Work instruction. Find and copy every line in the records that includes the string "code".

Dataset excerpts.
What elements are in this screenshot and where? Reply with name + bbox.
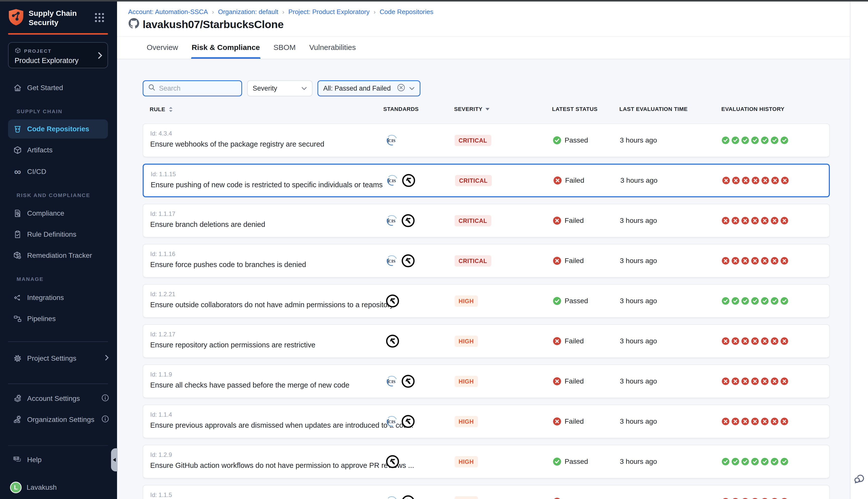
breadcrumb-account[interactable]: Account: Automation-SSCA (128, 8, 208, 15)
pass-icon (751, 297, 759, 305)
status-filter[interactable]: All: Passed and Failed (317, 80, 420, 96)
rule-name: Ensure webhooks of the package registry … (150, 140, 324, 148)
sidebar-item-code-repositories[interactable]: Code Repositories (0, 120, 117, 138)
breadcrumb-code-repositories[interactable]: Code Repositories (380, 8, 434, 15)
fail-icon (751, 257, 759, 265)
table-row[interactable]: Id: 1.1.9Ensure all checks have passed b… (143, 364, 830, 398)
user-menu[interactable]: L Lavakush (0, 479, 117, 496)
severity-badge: HIGH (455, 295, 478, 307)
home-icon (13, 83, 23, 93)
cis-standard-icon: CIS (386, 255, 398, 267)
rule-id: Id: 1.1.17 (150, 210, 175, 217)
cis-standard-icon: CIS (386, 174, 398, 186)
sidebar-item-project-settings[interactable]: Project Settings (0, 350, 117, 367)
status-cell: Failed (553, 405, 584, 438)
last-evaluation-time: 3 hours ago (620, 244, 657, 277)
search-box (143, 80, 242, 96)
gear-icon (13, 354, 23, 363)
fail-icon (761, 217, 769, 224)
section-supply-chain: SUPPLY CHAIN (16, 108, 62, 114)
fail-icon (771, 177, 779, 184)
help-chat-icon: ? (13, 455, 23, 464)
tab-sbom[interactable]: SBOM (273, 43, 296, 59)
fail-icon (732, 337, 739, 345)
sidebar-item-help[interactable]: ? Help (0, 451, 117, 468)
sidebar-item-integrations[interactable]: Integrations (0, 289, 117, 306)
pass-icon (751, 136, 759, 144)
layers-gear-icon (13, 394, 23, 403)
chat-support-icon[interactable] (853, 472, 866, 487)
fail-icon (781, 418, 788, 425)
last-evaluation-time: 3 hours ago (620, 365, 657, 398)
evaluation-history (722, 244, 788, 277)
section-risk-and-compliance: RISK AND COMPLIANCE (16, 192, 90, 198)
app-switcher-icon[interactable] (95, 13, 104, 22)
fail-icon (761, 177, 769, 184)
chevron-down-icon (409, 85, 415, 93)
clear-filter-icon[interactable] (397, 84, 405, 93)
owasp-standard-icon (386, 294, 399, 308)
info-icon (101, 415, 109, 424)
standards-cell: CIS (386, 485, 415, 499)
tab-overview[interactable]: Overview (146, 43, 179, 59)
table-row[interactable]: Id: 1.2.9Ensure GitHub action workflows … (143, 445, 830, 478)
tab-vulnerabilities[interactable]: Vulnerabilities (309, 43, 357, 59)
sidebar-item-rule-definitions[interactable]: Rule Definitions (0, 226, 117, 243)
standards-cell: CIS (386, 405, 415, 438)
fail-icon (752, 177, 759, 184)
table-row[interactable]: Id: 1.1.4Ensure previous approvals are d… (143, 405, 830, 438)
severity-cell: HIGH (455, 365, 478, 398)
sidebar-item-cicd[interactable]: ∞ CI/CD (0, 163, 117, 180)
sidebar-item-organization-settings[interactable]: Organization Settings (0, 411, 117, 428)
sidebar-item-remediation-tracker[interactable]: Remediation Tracker (0, 247, 117, 264)
sidebar: Supply Chain Security PROJECT Product Ex… (0, 1, 117, 499)
evaluation-history (722, 325, 788, 357)
breadcrumb-project[interactable]: Project: Product Exploratory (288, 8, 370, 15)
owasp-standard-icon (401, 375, 415, 388)
artifacts-cube-icon (13, 146, 23, 155)
search-input[interactable] (159, 85, 234, 93)
fail-icon (742, 177, 749, 184)
sidebar-item-pipelines[interactable]: Pipelines (0, 310, 117, 327)
table-row[interactable]: Id: 1.2.21Ensure outside collaborators d… (143, 284, 830, 318)
sort-icon (168, 106, 174, 113)
fail-icon (553, 217, 561, 224)
fail-icon (732, 257, 739, 265)
status-cell: Passed (553, 124, 588, 157)
table-row[interactable]: Id: 1.1.15Ensure pushing of new code is … (143, 164, 830, 197)
table-row[interactable]: Id: 1.1.17Ensure branch deletions are de… (143, 204, 830, 238)
last-evaluation-time: 3 hours ago (620, 204, 657, 237)
owasp-standard-icon (386, 455, 399, 468)
rule-id: Id: 4.3.4 (150, 130, 172, 137)
table-row[interactable]: Id: 1.1.5CISHIGHFailed3 hours ago (143, 485, 830, 499)
fail-icon (742, 337, 749, 345)
sidebar-divider (8, 341, 108, 342)
table-row[interactable]: Id: 4.3.4Ensure webhooks of the package … (143, 123, 830, 157)
owasp-standard-icon (402, 174, 415, 187)
column-severity[interactable]: SEVERITY (454, 106, 490, 112)
fail-icon (761, 498, 769, 499)
severity-dropdown[interactable]: Severity (247, 80, 312, 96)
sidebar-collapse-handle[interactable] (111, 448, 118, 471)
brand-divider (8, 33, 108, 35)
info-icon (101, 394, 109, 403)
svg-text:CIS: CIS (388, 219, 395, 223)
severity-cell: CRITICAL (455, 244, 491, 277)
evaluation-history (722, 124, 788, 157)
sidebar-item-artifacts[interactable]: Artifacts (0, 142, 117, 159)
sidebar-item-get-started[interactable]: Get Started (0, 79, 117, 96)
project-selector[interactable]: PROJECT Product Exploratory (8, 42, 108, 68)
sidebar-item-compliance[interactable]: Compliance (0, 205, 117, 222)
severity-badge: HIGH (455, 416, 478, 427)
breadcrumb-organization[interactable]: Organization: default (218, 8, 278, 15)
table-row[interactable]: Id: 1.1.16Ensure force pushes code to br… (143, 244, 830, 278)
sidebar-item-account-settings[interactable]: Account Settings (0, 390, 117, 407)
fail-icon (722, 217, 730, 224)
status-text: Passed (565, 136, 588, 144)
pass-icon (732, 297, 739, 305)
fail-icon (771, 257, 778, 265)
tab-risk-and-compliance[interactable]: Risk & Compliance (191, 43, 261, 59)
table-row[interactable]: Id: 1.2.17Ensure repository action permi… (143, 324, 830, 358)
severity-cell: HIGH (455, 325, 478, 357)
column-rule[interactable]: RULE (150, 106, 174, 113)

Expected answer.
sidebar-item-code-repositories[interactable]: Code Repositories (0, 120, 117, 138)
breadcrumb-code-repositories[interactable]: Code Repositories (380, 8, 434, 15)
table-row[interactable]: Id: 1.1.15Ensure pushing of new code is … (143, 164, 830, 197)
table-row[interactable]: Id: 1.1.16Ensure force pushes code to br… (143, 244, 830, 278)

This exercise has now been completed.